Here I cannot help but think of the tragicly bold figure of Icarus. Icarus who flew too high too fast, melting his fragile wings under the sun's harsh stare.Bulfinch's Mythhology
tells the story of Daedalus and his son thusly:
"They passed Samos and Delos on the left and Lebynthos on the right, when the boy, exulting in his career, began to leave the guidance of his companion and soar upward as if to reach heaven. The nearness of the blazing sun softened the wax which held the feathers together, and they came off. He fluttered with his arms, but no feathers remained to hold the air. While his mouth uttered cries to his father it was submerged in the blue waters of the sea, which was thenceforth called by his name."
The sensation of inefficiency, of flying faster and harder towards an unfeeling ball of fire that you seek to capture. You have perfect control over your trajectory. The fear of falling. The inability to look down. Sun burning eyes. You have no control. Stop.
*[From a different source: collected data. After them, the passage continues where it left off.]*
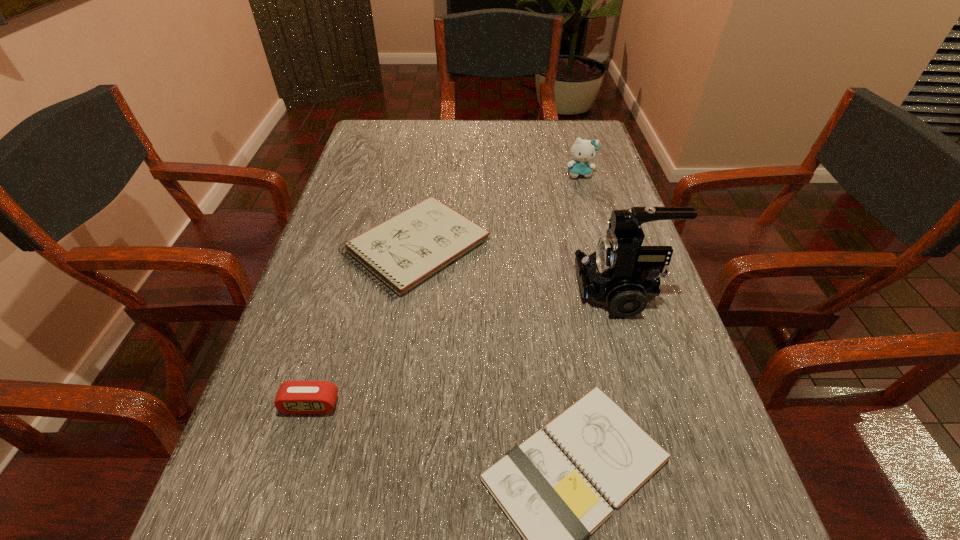 This screenshot has height=540, width=960. In order to click on vacant region located 0.110m on the front-facing side of the alarm clock in this screenshot , I will do `click(287, 484)`.

The width and height of the screenshot is (960, 540). Identify the location of free space located 0.370m on the back of the farther notepad. (434, 134).

You are a GUI agent. You are given a task and a screenshot of the screen. Output one action in this format:
    pyautogui.click(x=<x>, y=<y>)
    Task: Click on the alarm clock at the left edge
    This screenshot has height=540, width=960.
    Given the screenshot: What is the action you would take?
    pyautogui.click(x=294, y=397)

The width and height of the screenshot is (960, 540). What are the coordinates of `notepad that is at the left edge` in the screenshot? It's located at (403, 251).

Locate an element on the screen. The height and width of the screenshot is (540, 960). camcorder present at the right edge is located at coordinates (621, 274).

Locate an element on the screen. The image size is (960, 540). kitten that is at the right edge is located at coordinates (583, 151).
Our bodies send out distress signals. Our bodies, ourselves. Our friends tell each other and you to stop. You continue, berating yourself, knowing and not doing. You fall into that hated trap. You are a gerbil, running an unwinnable race. Stop. You aren't helping anyone, much less yourself. Stop. Stop. Stop. Full stop. The fullest stop is when your body gives out on you even though your mind is trying to batter on.
And so one chapter had closed. A whole other universe awaited. Icarus was reborn.